François, former slave of Sébastien.
It’s poison, because the oxen that had been very strong in the morning, that had eaten well, fell dead the next day.
In the case of Sébastien, at the hearing, attempts were made to justify suspicions by the slave’s family connections, as stated by Félicien when he denounced him:
Félicien (quoted by Bellevue in his testimony).
The author of the poisonings you complain of is Sébastien. Sébastien is a sorcerer. His family stays on the Grande-Anse plantation, where there are sorcerers. They know about poisons and “work” for Sébastien.
The same statements now reported by Louis:
I’ll tell you that Sébastien has a sister who, like him, frequented the sorcerers of the Grande-Anse plantation; that it could be that he was initiated into their secrets and everything they say in this evil country.”
Soon another theory emerged: still reeling from the undoubtedly resounding case of a Marie Galante slave convicted of poisoning, it was imagined that Sébastien might have been initiated by him.

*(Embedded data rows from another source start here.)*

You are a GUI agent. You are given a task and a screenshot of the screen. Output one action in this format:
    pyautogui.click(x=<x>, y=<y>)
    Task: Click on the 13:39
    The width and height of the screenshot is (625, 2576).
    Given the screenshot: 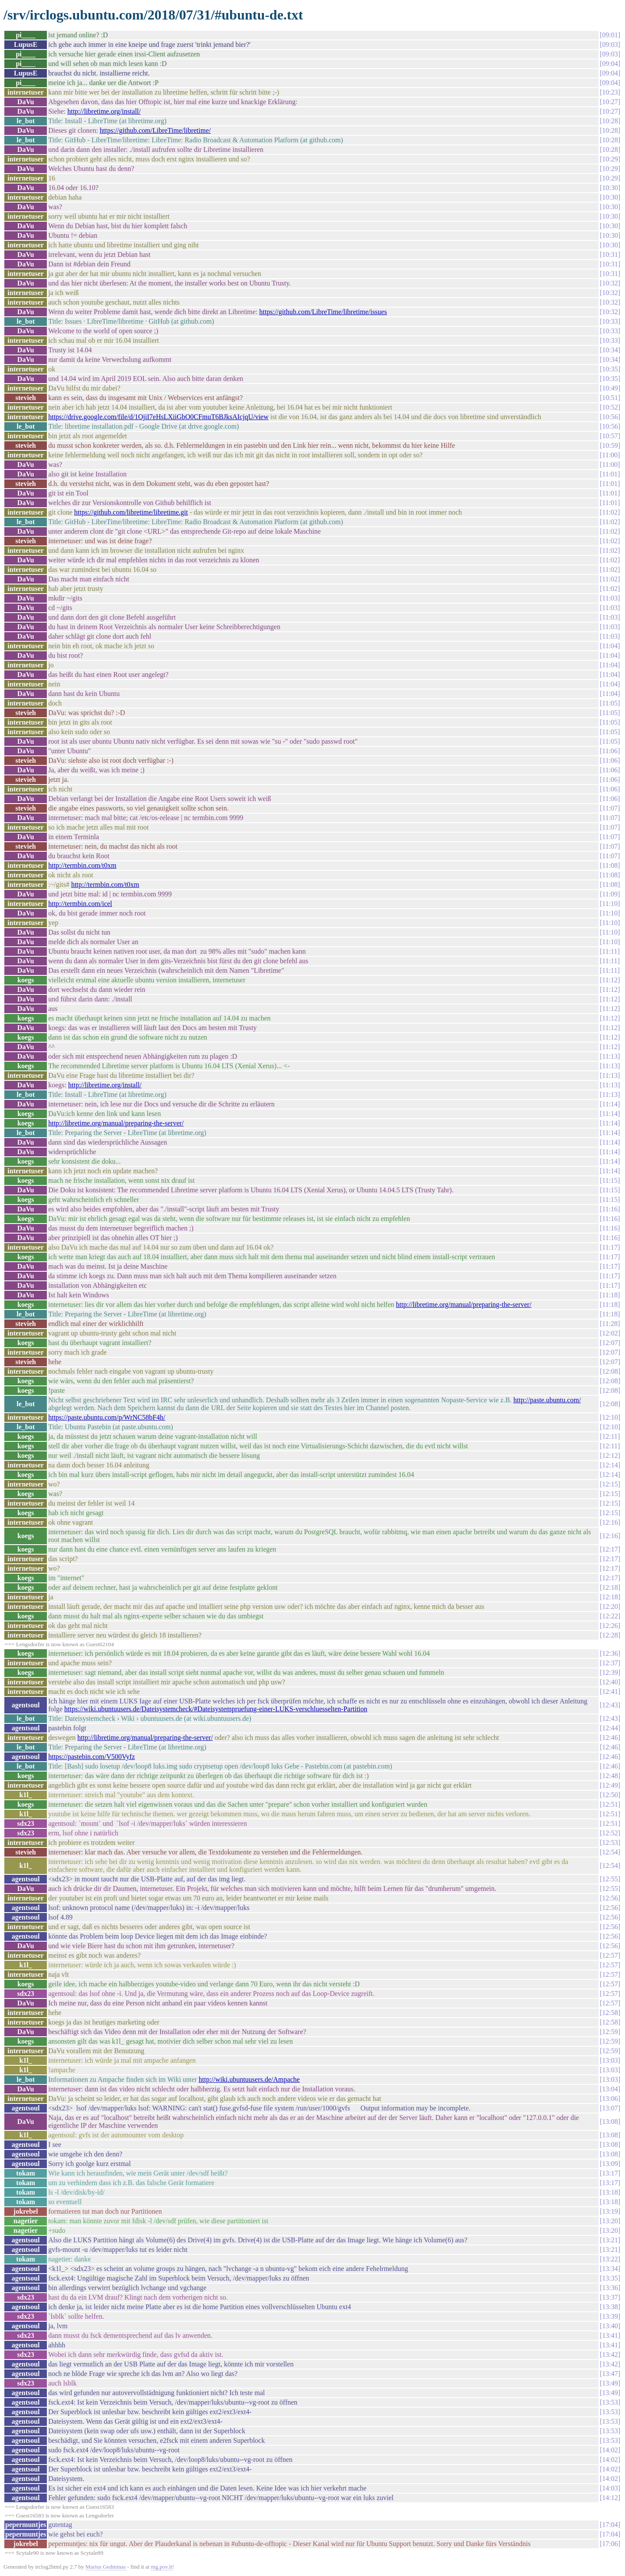 What is the action you would take?
    pyautogui.click(x=610, y=2316)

Bellevue, Vallentin’s associate.
I questioned Sébastien, but had no evidence against him other than Félicien’s statement, and the idea that he had been a friend of the slave Pierre, who had been sentenced by the Criminal Court, in 1829, to hard labour for life for the crime of poisoning cattle.
Q.
Were you sure that Sébastien had been Pierre’s friend?
Bellevue.
I wasn’t certain, but I knew that Pierre had told the Assizes that one of the Balisier negroes had offered him a “job”. We know what that word means among Negroes.
Q.
But how did you realize that a negro could be a poisoner?
Bellevue.
These are things that one notices rather than explains, especially for me who’s not very articulate.